→ **HOW TO COMPLETE THIS TASK**:
Your job is to set down the stretch of entries that opens with the line containing "Download free guides" and closes with the line containing "Meet our senior leadership and Board of". Keep both end lines, copy each exactly, and add nothing.

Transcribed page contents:
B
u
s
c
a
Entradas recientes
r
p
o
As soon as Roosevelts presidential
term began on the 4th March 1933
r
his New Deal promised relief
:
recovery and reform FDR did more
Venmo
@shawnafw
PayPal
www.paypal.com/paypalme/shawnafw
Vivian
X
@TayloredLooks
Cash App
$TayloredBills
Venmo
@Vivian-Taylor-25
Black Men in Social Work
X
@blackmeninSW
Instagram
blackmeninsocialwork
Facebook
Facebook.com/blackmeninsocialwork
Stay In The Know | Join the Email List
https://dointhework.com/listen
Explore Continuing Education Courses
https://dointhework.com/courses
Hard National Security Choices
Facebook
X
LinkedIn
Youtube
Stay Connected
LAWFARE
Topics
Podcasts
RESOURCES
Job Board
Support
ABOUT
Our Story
...
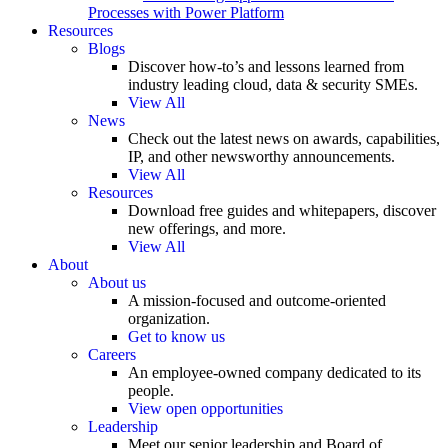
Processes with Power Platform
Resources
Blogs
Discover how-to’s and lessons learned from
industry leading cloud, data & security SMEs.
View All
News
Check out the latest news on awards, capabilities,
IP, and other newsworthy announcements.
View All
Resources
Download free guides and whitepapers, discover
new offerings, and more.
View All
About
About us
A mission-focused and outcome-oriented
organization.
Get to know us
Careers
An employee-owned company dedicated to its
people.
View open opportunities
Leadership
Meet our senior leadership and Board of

→ **FINISHED EXERCISE**:
Download free guides and whitepapers, discover
new offerings, and more.
View All
About
About us
A mission-focused and outcome-oriented
organization.
Get to know us
Careers
An employee-owned company dedicated to its
people.
View open opportunities
Leadership
Meet our senior leadership and Board of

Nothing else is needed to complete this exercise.